** GIVEN MATERIAL follows **
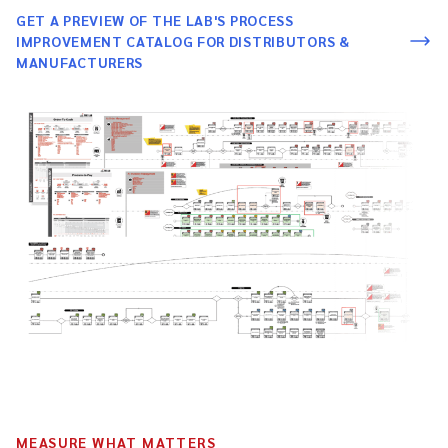
GET A PREVIEW OF THE LAB'S PROCESS
IMPROVEMENT CATALOG FOR DISTRIBUTORS &
MANUFACTURERS
MEASURE WHAT MATTERS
** End of GIVEN MATERIAL **
EXERCISE:
Skip every picture and transcribe the data above exactly.

RESULT OF THE TASK:
GET A PREVIEW OF THE LAB'S PROCESS
IMPROVEMENT CATALOG FOR DISTRIBUTORS &
MANUFACTURERS
MEASURE WHAT MATTERS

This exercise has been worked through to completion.